In the current market climate, we remain focused on value, as do our investors. The key areas of scrutiny for our investors on any commercial property deal include:
• Length of tenancies – with the security offered by ten-year-plus leases a particular target;
• Vacancies – Our investors are unlikely to consider properties with sizeable vacancies, or if these are considered, we would expect a sufficient discount to reward the heightened levels of risk;
• Covenants – Strength of covenants is now as important to some investors as the level of rent charged;
• Location – investors now expect risk-adjusted premiums for weaker locations.
As per our business model, we are ‘client led’ and only invest in opportunities that are anchored or supported by our investors’ expectations on these and many other factors. The engagement is mutual and we look to keep our investors informed of market trends and intelligence that we collect.
Our latest investments include the acquisition in January 2018 of two logistics facilities in Germany for $185 million (€154 million), comprising a major new Amazon distribution centre spanning 88,000 sq m, and another let to a subsidiary of Decathlon, the sports goods retailer. Earlier in 2017, we acquired Amazon’s largest UK logistics facility in Dunfermline for $82 million.

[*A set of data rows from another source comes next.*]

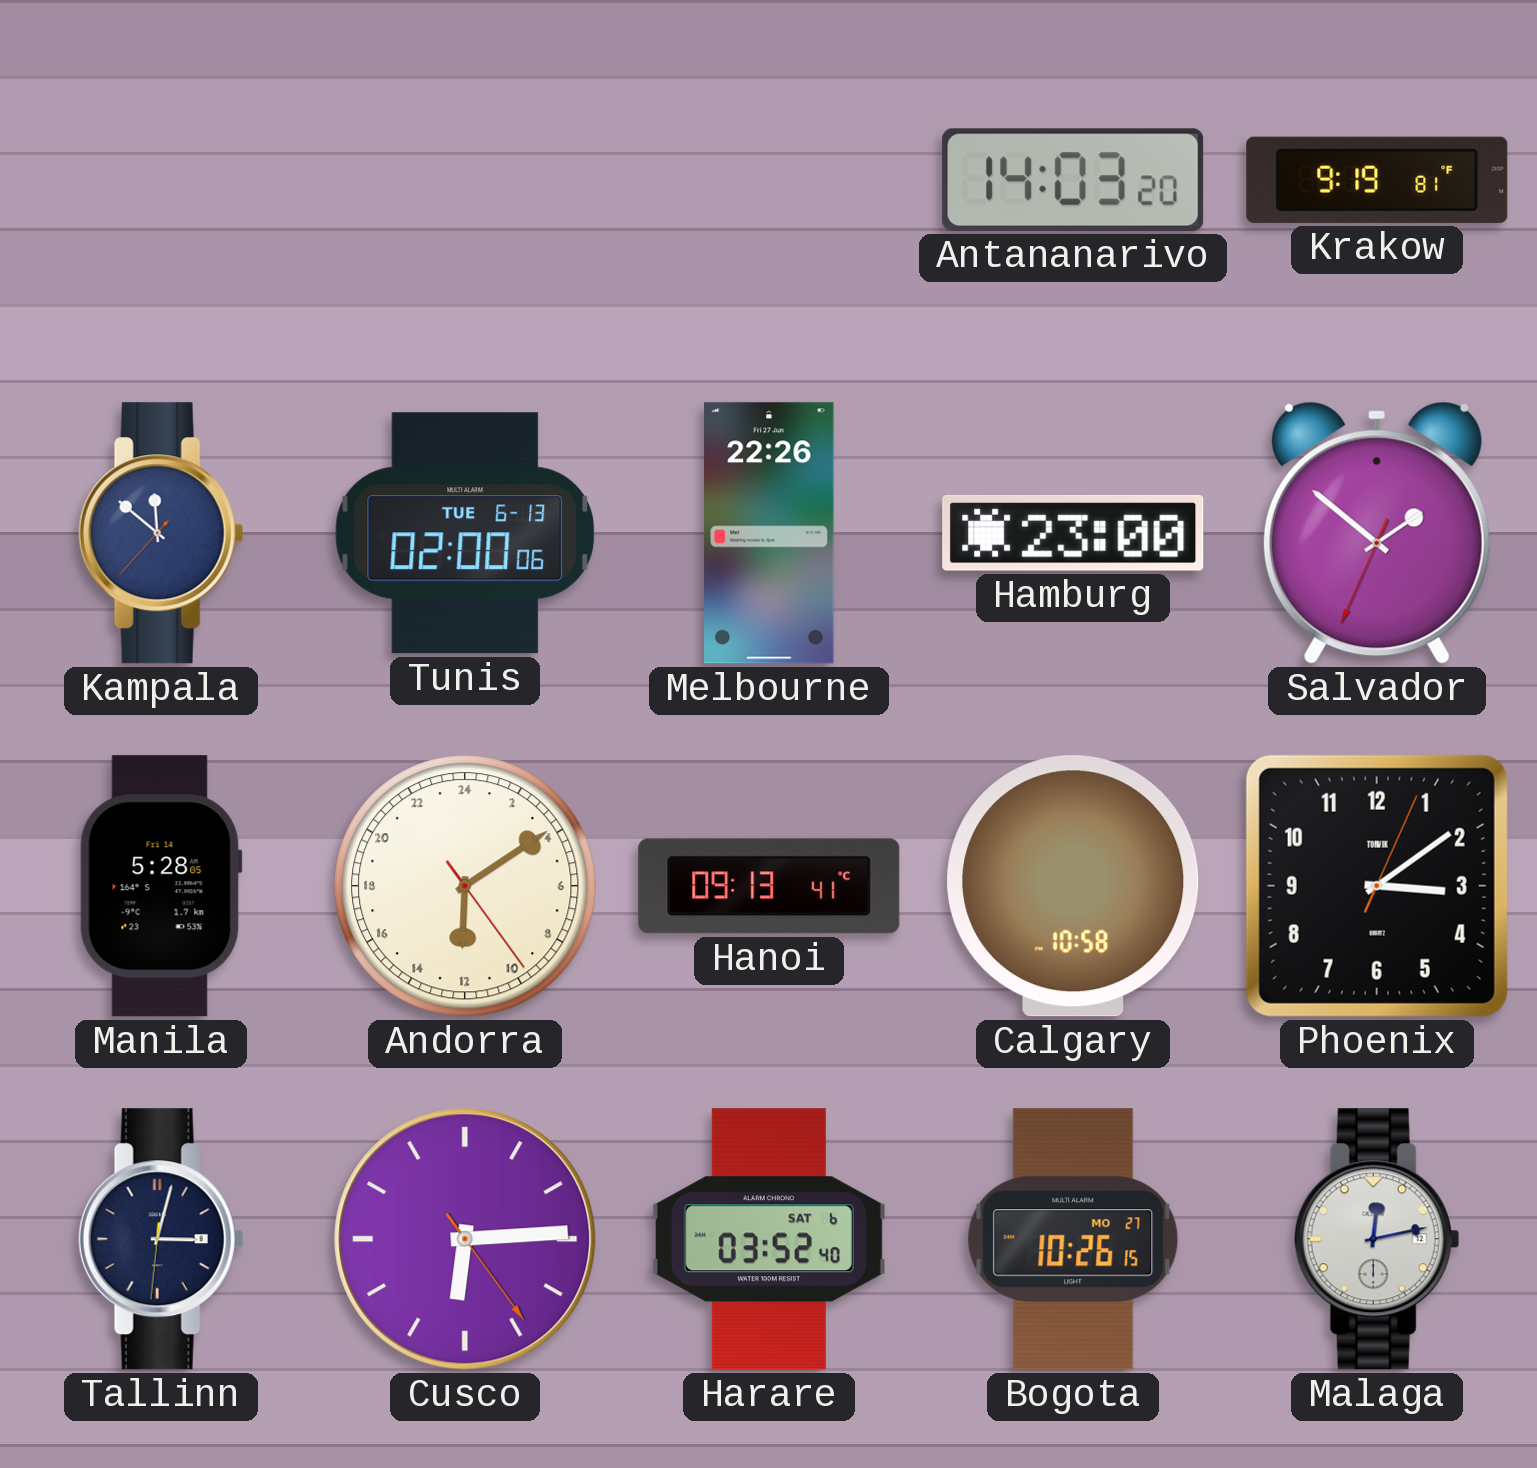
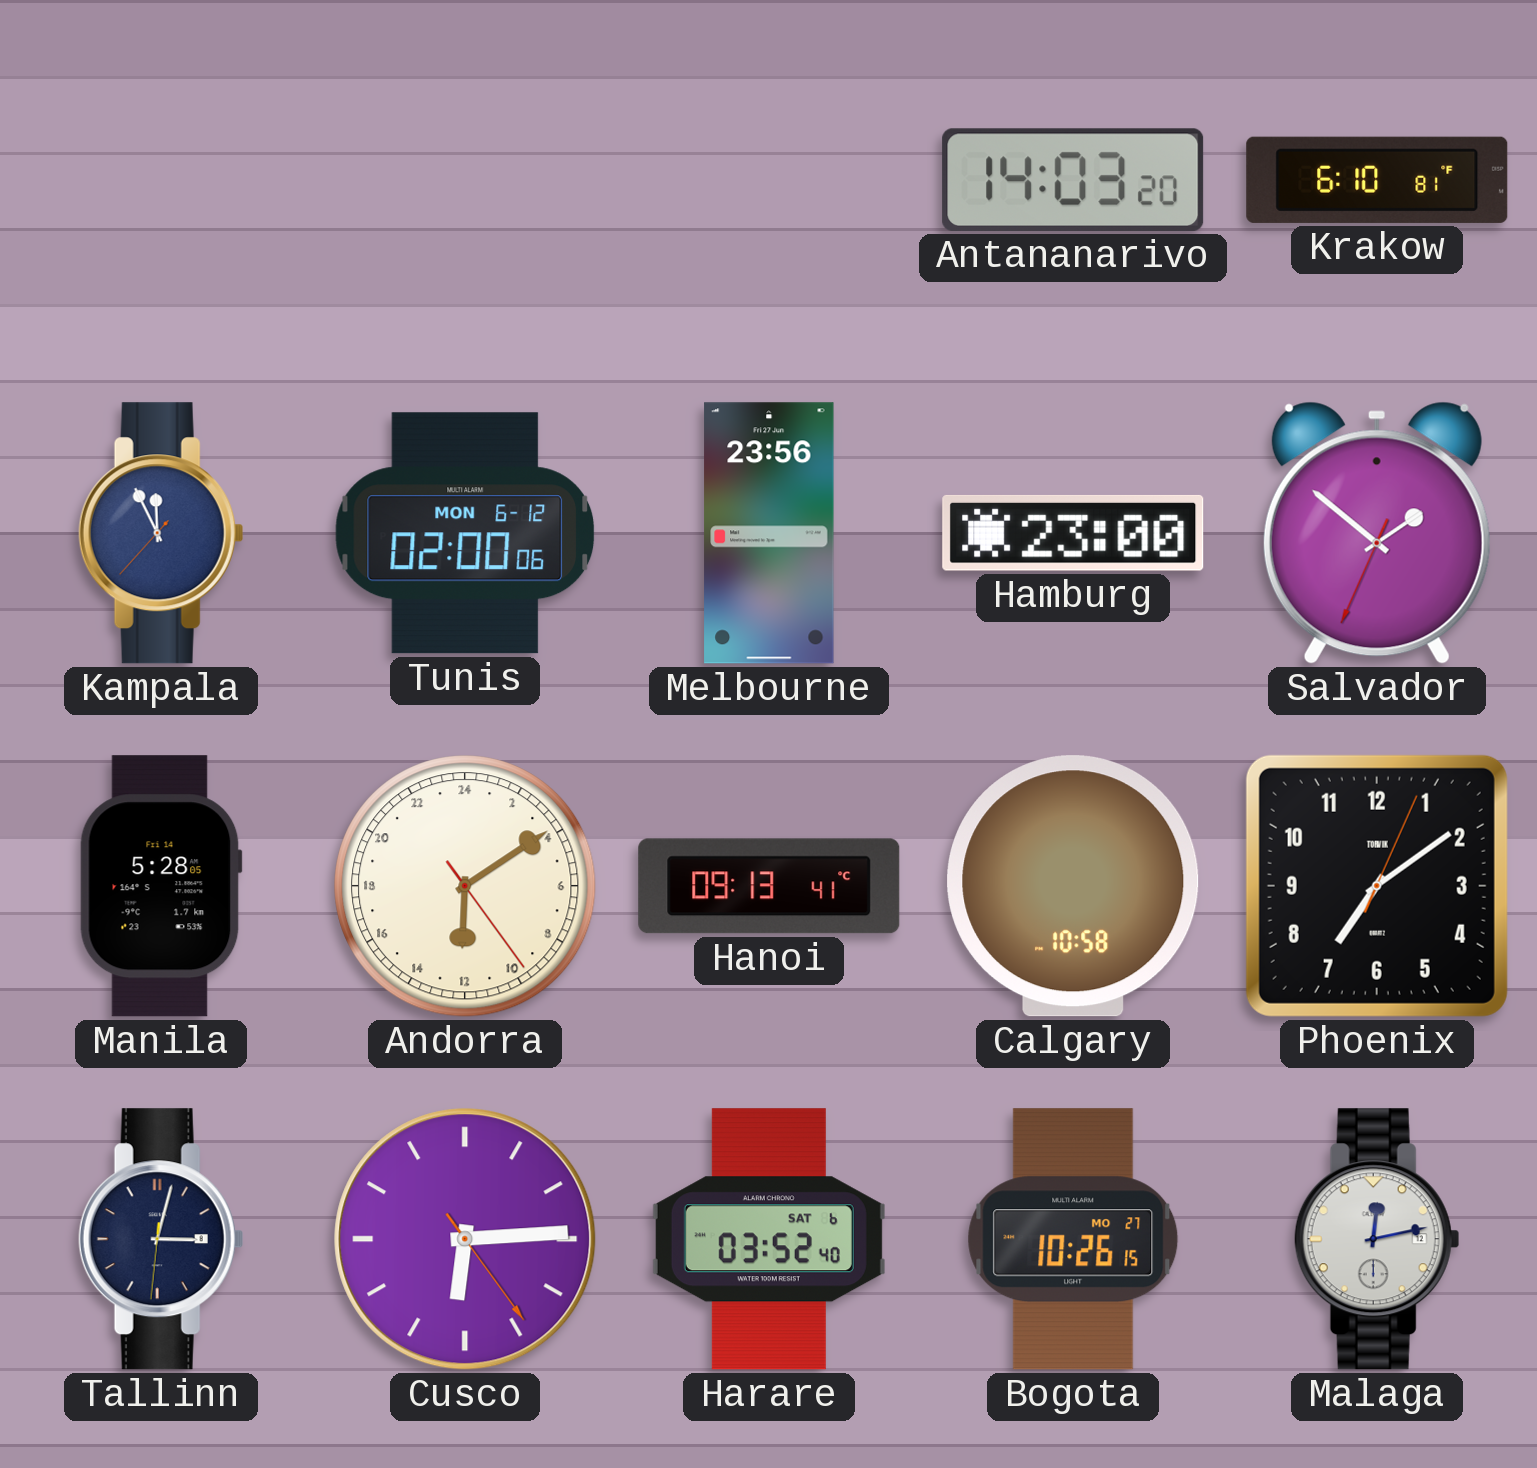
Krakow: 9:19 -> 6:10
Kampala: 11:51 -> 11:55
Tunis date: TUE 6-13 -> MON 6-12
Melbourne: 22:26 -> 23:56
Phoenix: 3:09 -> 7:09
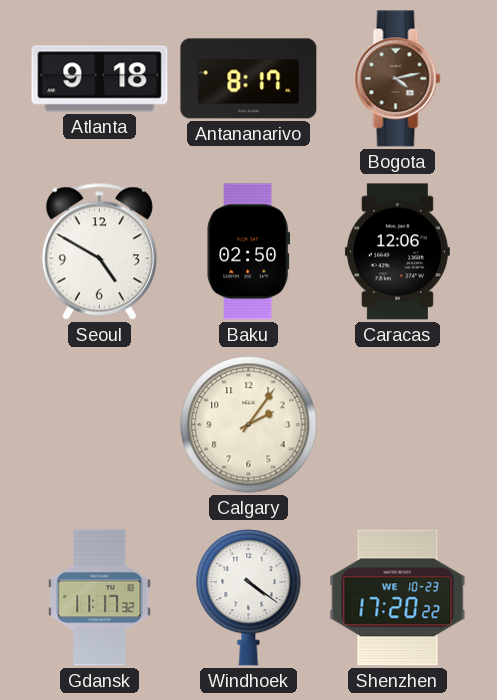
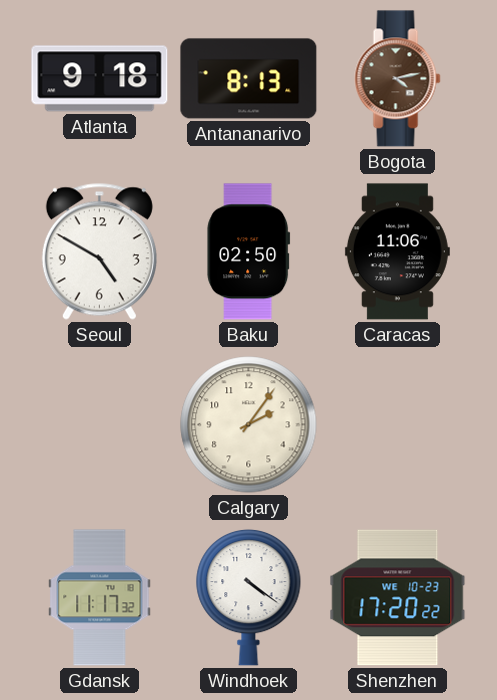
Antananarivo: 8:17 -> 8:13
Caracas: 12:06 -> 11:06
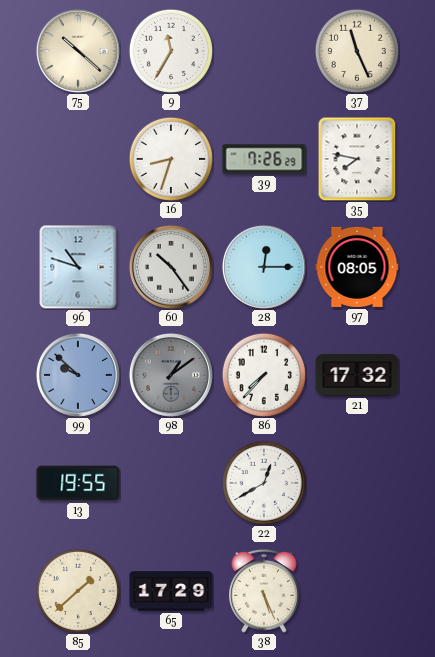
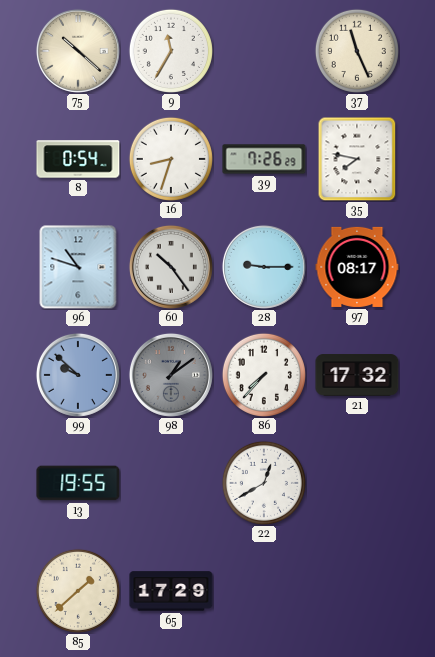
8: none -> 0:54
28: 12:15 -> 9:15
97: 08:05 -> 08:17
38: 5:26 -> none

Naseer Aka, Head of Real Estate at Rasmala, says that he expects inflows from Asian, European and Middle Eastern institutions to continue for some time to come, as there are large levels of capital that have been idly parked, looking for opportunities:
“At present, cost of capital remains low for European and Asian investors, and they still have relatively large amounts of dry powder. They have concluded a few substantial deals in the European commercial property in 2018 so far, and we expect that they will continue to be busy in the second half of the year.”
“These inflows have gradually made yields on European commercial property less attractive for our investors over the course of the year, meaning value is harder to find than it was six months ago.”
“Gulf investors in European commercial property take a very strategic approach in making deals. They are increasingly value-focused, and primarily interested in deals that tick all the boxes on tenancies, vacancies, covenants and location.”
“Whereas in the past some investors were willing to look past an issue on one or two of those factors – weaker covenants, a vacancy or a shorter tenancy – that is no longer the case.”